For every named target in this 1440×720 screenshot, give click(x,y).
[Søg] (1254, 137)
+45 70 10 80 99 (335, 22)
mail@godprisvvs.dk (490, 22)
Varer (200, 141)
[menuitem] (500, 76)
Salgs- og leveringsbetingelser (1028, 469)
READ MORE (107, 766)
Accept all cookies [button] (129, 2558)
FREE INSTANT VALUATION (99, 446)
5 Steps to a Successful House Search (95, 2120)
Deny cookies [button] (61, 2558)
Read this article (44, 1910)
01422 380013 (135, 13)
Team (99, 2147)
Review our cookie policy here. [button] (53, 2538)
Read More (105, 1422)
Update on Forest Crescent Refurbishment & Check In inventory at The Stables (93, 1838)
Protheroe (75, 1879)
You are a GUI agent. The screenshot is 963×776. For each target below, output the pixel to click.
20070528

---

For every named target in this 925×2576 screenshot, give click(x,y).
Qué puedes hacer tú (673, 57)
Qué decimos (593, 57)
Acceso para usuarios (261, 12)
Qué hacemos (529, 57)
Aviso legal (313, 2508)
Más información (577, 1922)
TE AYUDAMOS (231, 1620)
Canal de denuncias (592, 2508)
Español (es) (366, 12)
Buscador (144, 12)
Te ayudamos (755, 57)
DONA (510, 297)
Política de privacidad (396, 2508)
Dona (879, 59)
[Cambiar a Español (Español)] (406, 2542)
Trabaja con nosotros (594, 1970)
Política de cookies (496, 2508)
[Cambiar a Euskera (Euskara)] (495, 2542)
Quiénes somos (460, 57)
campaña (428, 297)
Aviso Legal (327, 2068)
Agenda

---

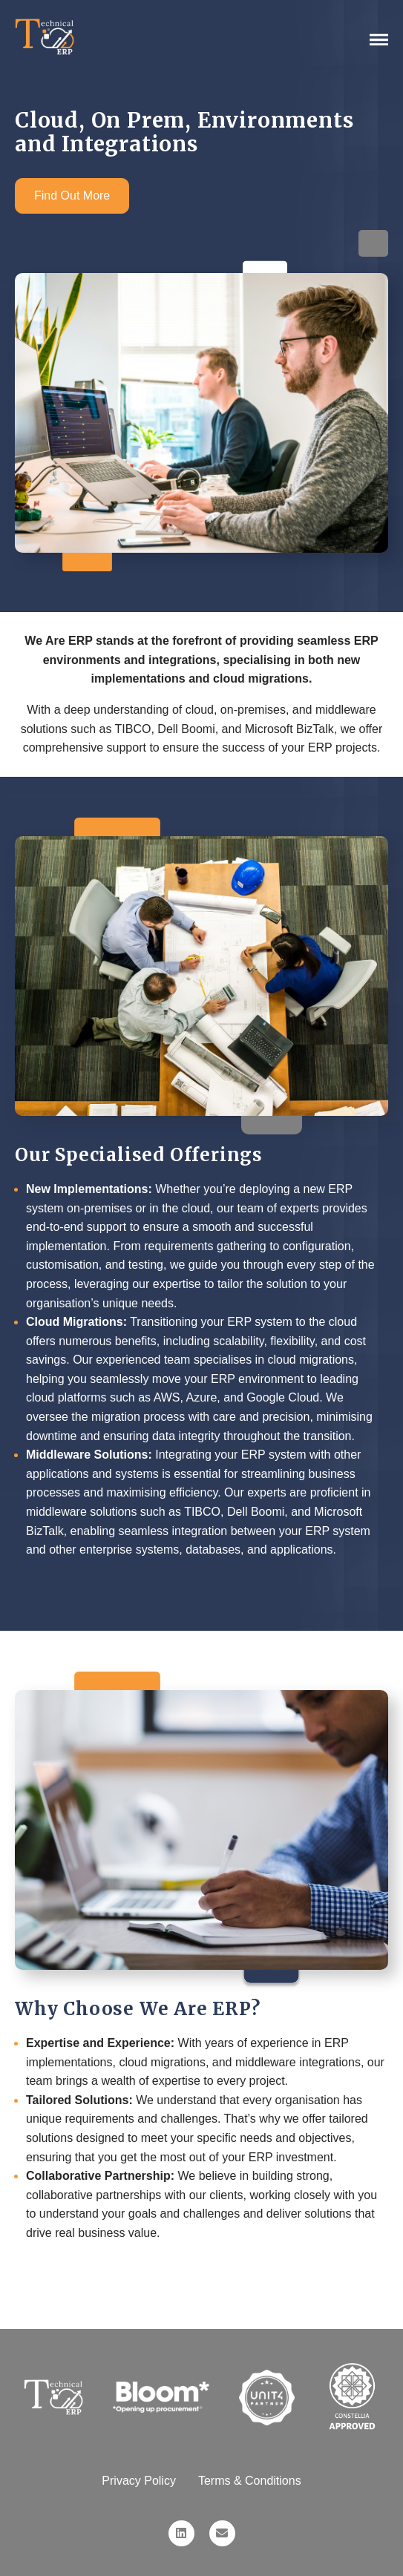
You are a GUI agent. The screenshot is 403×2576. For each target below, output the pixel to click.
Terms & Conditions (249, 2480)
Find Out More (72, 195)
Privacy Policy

_What needs to be done_: Return only the part of the records above that opens with the line containing "For every named target in this 925×2576" and closes with the line containing "Trabaja con nosotros (594, 1970)", ends included.

_Answer to this problem_:
For every named target in this 925×2576 screenshot, give click(x,y).
Qué puedes hacer tú (673, 57)
Qué decimos (593, 57)
Acceso para usuarios (261, 12)
Qué hacemos (529, 57)
Aviso legal (313, 2508)
Más información (577, 1922)
TE AYUDAMOS (231, 1620)
Canal de denuncias (592, 2508)
Español (es) (366, 12)
Buscador (144, 12)
Te ayudamos (755, 57)
DONA (510, 297)
Política de privacidad (396, 2508)
Dona (879, 59)
[Cambiar a Español (Español)] (406, 2542)
Trabaja con nosotros (594, 1970)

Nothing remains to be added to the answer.